L’indice de traitement net pour la catégorie A de la fonction publique est un indice calculé par l’INSEE dont l’évolution est similaire au traitement net de l’ensemble des fonctionnaires de cette catégorie. Cet indicateur ne prend pas en compte les primes, dont le montant est de toute manière assez faible dans l’Éducation Nationale, et dont les revalorisations, à l’instar de celles de l’ISOE, se font très rares et peu généreuses, mais il tient compte à la fois des revalorisations du point d’indice et des changements dans le nombre de points d’indice majoré (qu’il s’agisse des changements individuels dus à l’avancement de carrière ou bien des changements collectifs dus à des réformes). L’INSEE fournit une fiche méthodologique expliquant le mode de calcul de cet indice de traitement net.

Il faudrait que le traitement net des enseignants augmente de 25 % pour compenser le retard accumulé en terme de pouvoir d’achat (de manière à rattraper l’indice des prix à la consommation).
D’après un rapport déposé récemment au Sénat par Gérard Longuet, les enseignants ont perdu entre 15 et 25% de pouvoir d’achat en 20 ans. Pour compenser cette diminution, une hausse de 17,5 à 33% serait nécessaire. Le chiffre de 25% ci-dessus se trouve ainsi dans cette fourchette, ce qui semble cohérent.

Afin de garantir la même progression du pouvoir d’achat que pour le salaire net médian des salariés du secteur privé, cette augmentation devrait même être de 33 %.



On remarque cette tendance également dans les données de l’OCDE, les salaires des enseignants ayant baissé en France alors qu’ils ont en moyenne augmenté dans les autres pays. L’augmentation que l’on note en 2020 sur le graphique ci-dessous semble coïncider avec l’introduction de nouvelles heures supplémentaires que les enseignants ne peuvent refuser, et ne traduit donc pas une augmentation à quantité de travail constante.
Le café pédagogique note, en se basant également sur les données de l’OCDE, que les enseignants français effectuent en moyenne plus d’heures de cours tout en étant moins bien rémunérés que la moyenne des autres pays : « Sur 33 systèmes éducatifs étudiés par l’OCDE, la France est au 22ème rang pour le coût salarial de ses enseignants. Aucun grand pays développé ne dépense aussi peu pour ses enseignants. »

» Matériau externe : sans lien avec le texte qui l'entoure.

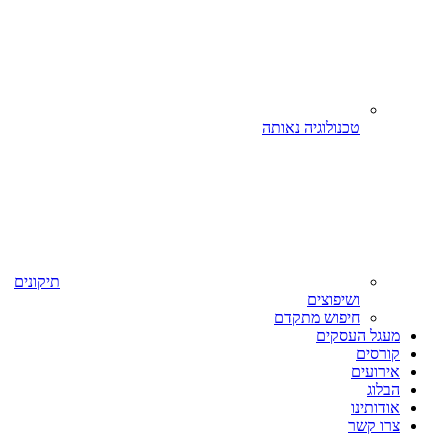
טכנולוגיה נאותה
תיקונים
ושיפוצים
חיפוש מתקדם
מעגל העסקים
קורסים
אירועים
הבלוג
אודותינו
צרו קשר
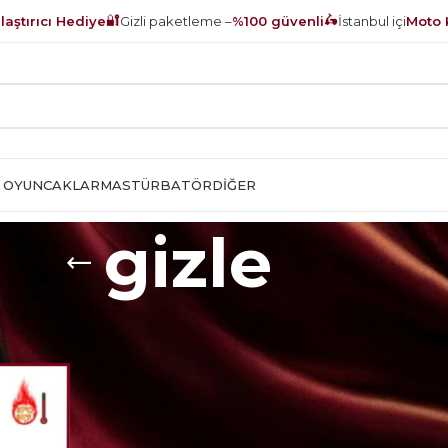
🔐
🛵
aştırıcı Hediye
Gizli paketleme –
%100 güvenli
İstanbul içi
Moto 
 OYUNCAKLAR
MASTÜRBATÖR
DIĞER
gizle
 “gizle” olarak etiketlendi
Show
9
12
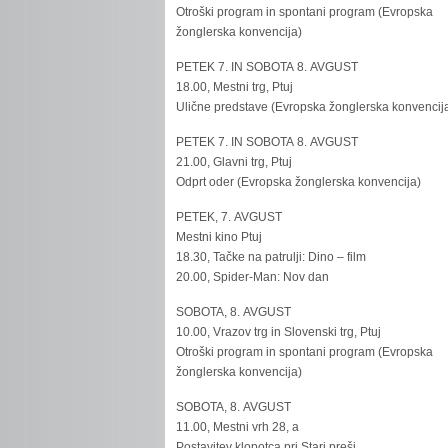
Otroški program in spontani program (Evropska
žonglerska konvencija)
PETEK 7. IN SOBOTA 8. AVGUST
18.00, Mestni trg, Ptuj
Ulične predstave (Evropska žonglerska konvencij
PETEK 7. IN SOBOTA 8. AVGUST
21.00, Glavni trg, Ptuj
Odprt oder (Evropska žonglerska konvencija)
PETEK, 7. AVGUST
Mestni kino Ptuj
18.30, Tačke na patrulji: Dino – film
20.00, Spider-Man: Nov dan
SOBOTA, 8. AVGUST
10.00, Vrazov trg in Slovenski trg, Ptuj
Otroški program in spontani program (Evropska
žonglerska konvencija)
SOBOTA, 8. AVGUST
11.00, Mestni vrh 28, a
Postavitev klopotca pri Stari preši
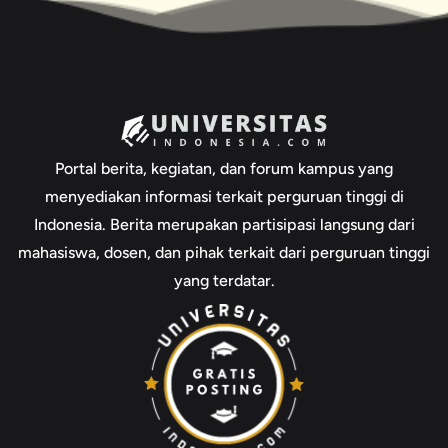
Portal berita, kegiatan, dan forum kampus yang
menyediakan informasi terkait perguruan tinggi di
Indonesia. Berita merupakan partisipasi langsung dari
mahasiswa, dosen, dan pihak terkait dari perguruan tinggi
yang terdatar.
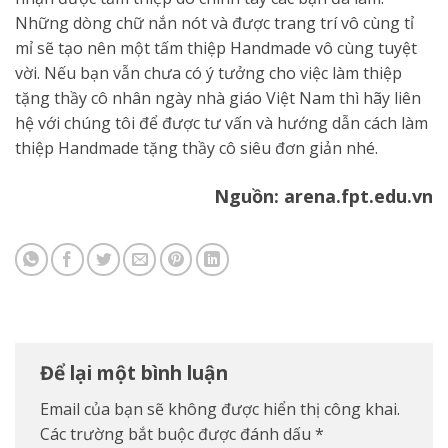
Những dòng chữ nắn nót và được trang trí vô cùng tỉ
mỉ sẽ tạo nên một tấm thiệp Handmade vô cùng tuyệt
vời. Nếu bạn vẫn chưa có ý tưởng cho việc làm thiệp
tặng thầy cô nhân ngày nhà giáo Việt Nam thì hãy liên
hệ với chúng tôi để được tư vấn và hướng dẫn cách làm
thiệp Handmade tặng thầy cô siêu đơn giản nhé.
Nguồn: arena.fpt.edu.vn
Để lại một bình luận
Email của bạn sẽ không được hiển thị công khai.
Các trường bắt buộc được đánh dấu
*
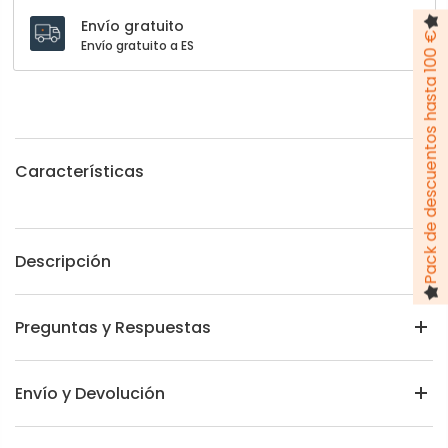
Envío gratuito
Pack de descuentos hasta 100 €
Envío gratuito a ES
Características
Descripción
Preguntas y Respuestas
Envío y Devolución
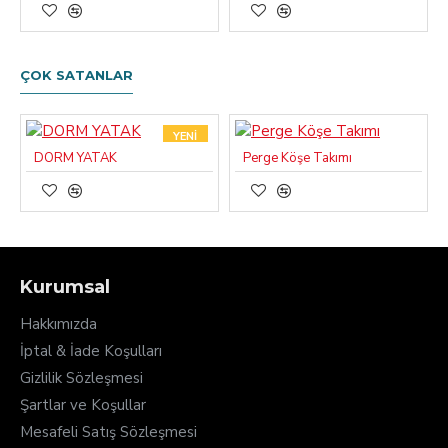
ÇOK SATANLAR
YENI
DORM YATAK
Perge Köşe Takımı
Kurumsal
Hakkımızda
İptal & İade Koşulları
Gizlilik Sözleşmesi
Şartlar ve Koşullar
Mesafeli Satış Sözleşmesi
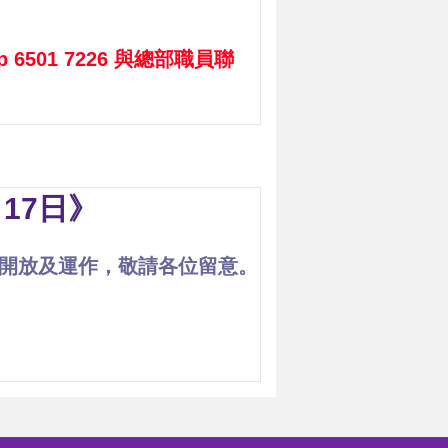
p 6501 7226 與總部職員聯
17日》
暫停開放及運作，敬請各位留意。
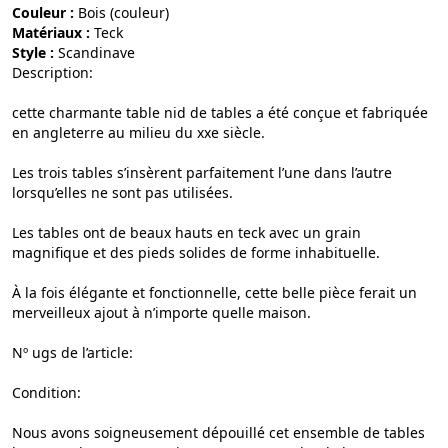
Couleur :
bois (couleur)
Matériaux :
teck
Style :
scandinave
Description:
cette charmante table nid de tables a été conçue et fabriquée
en angleterre au milieu du xxe siècle.
Les trois tables s’insèrent parfaitement l’une dans l’autre
lorsqu’elles ne sont pas utilisées.
Les tables ont de beaux hauts en teck avec un grain
magnifique et des pieds solides de forme inhabituelle.
À la fois élégante et fonctionnelle, cette belle pièce ferait un
merveilleux ajout à n’importe quelle maison.
Nº ugs de l’article:
Condition:
Nous avons soigneusement dépouillé cet ensemble de tables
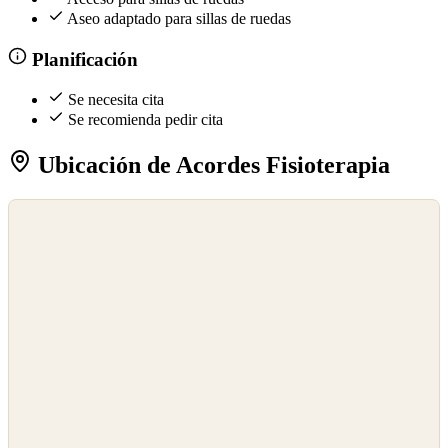
Aseo adaptado para sillas de ruedas
Planificación
Se necesita cita
Se recomienda pedir cita
Ubicación de Acordes Fisioterapia
©
OpenStreetMap
©
CARTO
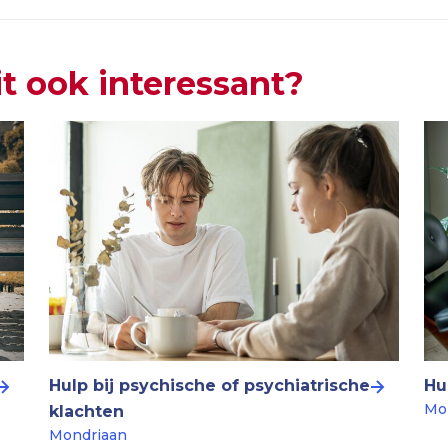
it ook interessant?
Hulp bij psychische of psychiatrische
Hu
Mo
klachten
Mondriaan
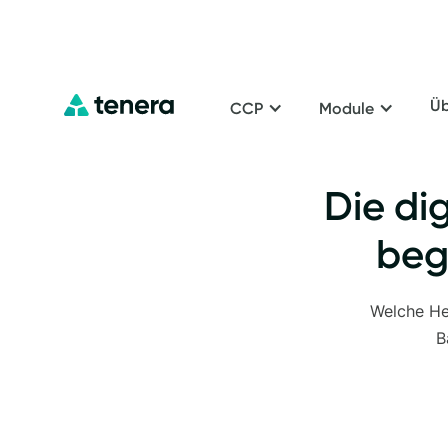
Üb
CCP
Module
Die di
beg
Welche Her
B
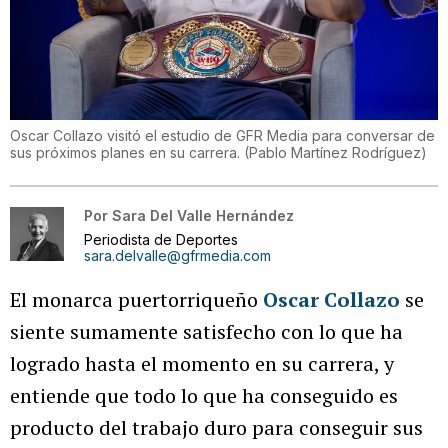
Oscar Collazo visitó el estudio de GFR Media para conversar de
sus próximos planes en su carrera.
(
Pablo Martínez Rodríguez
)
Por
Sara Del Valle Hernández
Periodista de Deportes
sara.delvalle@gfrmedia.com
El monarca puertorriqueño
Oscar Collazo
se
siente sumamente satisfecho con lo que ha
logrado hasta el momento en su carrera, y
entiende que todo lo que ha conseguido es
producto del trabajo duro para conseguir sus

Jean-Michel Blanquer a récemment augmenté le salaire des jeunes enseignants en introduisant une nouvelle prime. Cela représente une augmentation d’environ 6% pour les professeurs certifiés en tout début de carrière, mais ce pourcentage diminue très rapidement dès les première années d’ancienneté. C’est un premier geste, cependant il ne concerne qu’une minorité d’enseignants, la plupart d’entre eux ne bénéficiant que d’une prime d’équipement informatique de 150€ par an.
Jusqu’à présent on est donc loin de rattraper le retard accumulé en 20 ans.

Ce déclassement salarial des enseignants français n’est pas compatible avec l’importance du service public d’éducation, et ce sont, in fine, les élèves eux-mêmes qui pâtissent de cette politique de sape.
Rémunérer les enseignants à leur juste valeur permettra de rendre le métier de nouveau attractif et de mettre fin à la crise des vocations qui fait que depuis de nombreuses années les concours ne font plus le plein, laissant toujours plus de postes non pourvus.
De la qualité de la rémunération découlera la qualité du recrutement, dont découlera à son tour la qualité de l’enseignement.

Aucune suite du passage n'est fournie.